Make sure you check out the other story of the day, The Break.
This is the second story of the day and is inspired by my lovely friend Megan Kidd. But the word “friend” doesn’t completely give you the extent of my relationship with Megan. She is more of a sister to me and an aunt to my kids. One of my boys calls her his best friend. She is a part of our family. And we love her very much! Here’s the story she inspired…
“Madison Skye is quiet, curious and friendly. From Scottsbluff, Nebraska. Grew up without a father and meets her siblings for the first time. She did drugs and experimented with other things. Now has to decide if she wants to meet her father or not. In the process she finds the love of Christ.”
Madison sat on the airplane. It had been a turbulent flight. The swooping and bouncing and shaking had made her question why she’d ever thought this trip would be a good idea.
But I’m here now, she thought. No going back.
The little lady in the seat next to her spoke, for the first time since boarding in Miami, in a slurred Spanish. She seemed to be asking Madison a question.
“Sorry, I don’t speak any Spanish,” Madison said. “No hablo.”
“Dominicana?” the woman asked.
“Me? No.” Madison tried to understand the question. Was she a Dominican?
She didn’t even know the answer to that. She didn’t know the father she was meeting there in Santiago. But she knew from the darker tint to her skin, the curl in her hair, that she had that heritage in her blood. But could she call herself a Dominican? She was hoping to answer that question.
In the past, this would have been the perfect time to get just a little high. Or to drink just a few shots. Enough to take the edge off. But Madison was done with that now. She just breathed deeply, calming herself.
The little woman kept right on talking.
It had been a month since she first met Salvator and Carmen, her brother and sister. They’d come to meet her after she left rehab. There was a party, a reunion, many tears. She found them, trying to find more stability in her life. But what they brought was more upheaval.
They took her to church. Taught her to pray, that Jesus died for her. Fed her food she wasn’t used to.
“You are Dominicana,” Carmen had said. “You need to learn how to cook like one.”
They shared family pictures with her. Their grandmother, cousins, aunts and uncles. Pictures of her father. They told her stories about him. How he was a good man who made terrible choices. That he’d loved her, but his decisions pulled him from her.
Suddenly a desire came into Madison’s heart. She wanted to meet her father.
And, so, she saved her money, bought a plane ticket to Santiago, Dominican Republic.

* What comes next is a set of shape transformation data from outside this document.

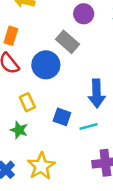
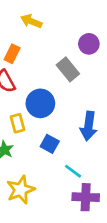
blue circle: (46, 65) -> (40, 103), moved
cyan line: (88, 127) -> (73, 171), moved, turned 42

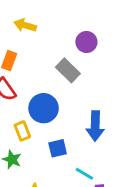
blue square: (50, 144) -> (58, 148), turned -36

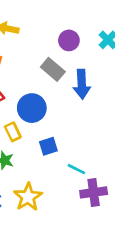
blue arrow: (95, 126) -> (82, 84), moved

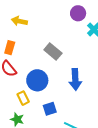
purple circle: (69, 40) -> (78, 13), moved
blue arrow: (82, 84) -> (75, 79), moved

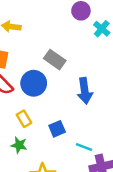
blue circle: (37, 80) -> (34, 83), moved

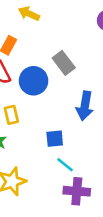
blue square: (57, 129) -> (55, 139), moved

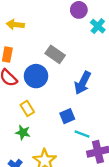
blue arrow: (85, 106) -> (83, 83), turned 35

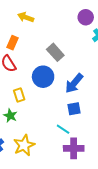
blue circle: (36, 76) -> (43, 77), moved
blue square: (67, 116) -> (74, 109), moved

The taxi ride from the airport to her father’s home was long. Enough time for her to get carsick and even more nervous about meeting her father.
“100 pesos,” the driver said, stopping the car.
She handed him the money and stepped out and onto the street.
Madison stood at a gate. The house beyond the gate was a concrete block, painted teal and orange. A television was on inside. The sound was so loud she knew it would hurt her ears if she was near it. She looked at the house.
Inside was her father. The man who loved her mother so many years ago. Who had abandoned them when things got tough. When the bills came due and he didn’t have money to pay them. When diapers needed to be changed and he hadn’t wanted to. When her mother had an affair to find comfort, even though it had been wrong.
Her mother had told her that the man, her father, was an addict. His choice was whiskey. And he was an angry drunk. Madison’s mother said that when he left she felt peace for the first time since meeting him.
Madison understood addiction. She had struggles of her own. She tried things at parties. Then she bought things to do, smoke, snort, huff, all on her own. Then she couldn’t seem to get up in the morning without the help of a pain pill. She was an angry druggie.
She was clean. 300 days without anything in her system that was stronger than espresso and nicotine. And she was trying to kick both of those habits, too.
Standing in front of her father’s home in the Dominican Republic, a thousand miles from her Nebraska home, she craved a little something to build up her courage.
God, she prayed, I’m terrified. Help me to be strong.
She saw him walk past a window. That shape was the man who made up half of her. But she felt no connection to him.
You need to love him, the Still Small Voice said to her. I love him. Go and see him.
But he hurt me. All the bad that happened to me was because of him, Madison prayed.
Not all the bad. You chose some of the pain. But I forgave you. And him.
Her father turned and looked out a window. Their eyes met.
She smiled and walked toward the house.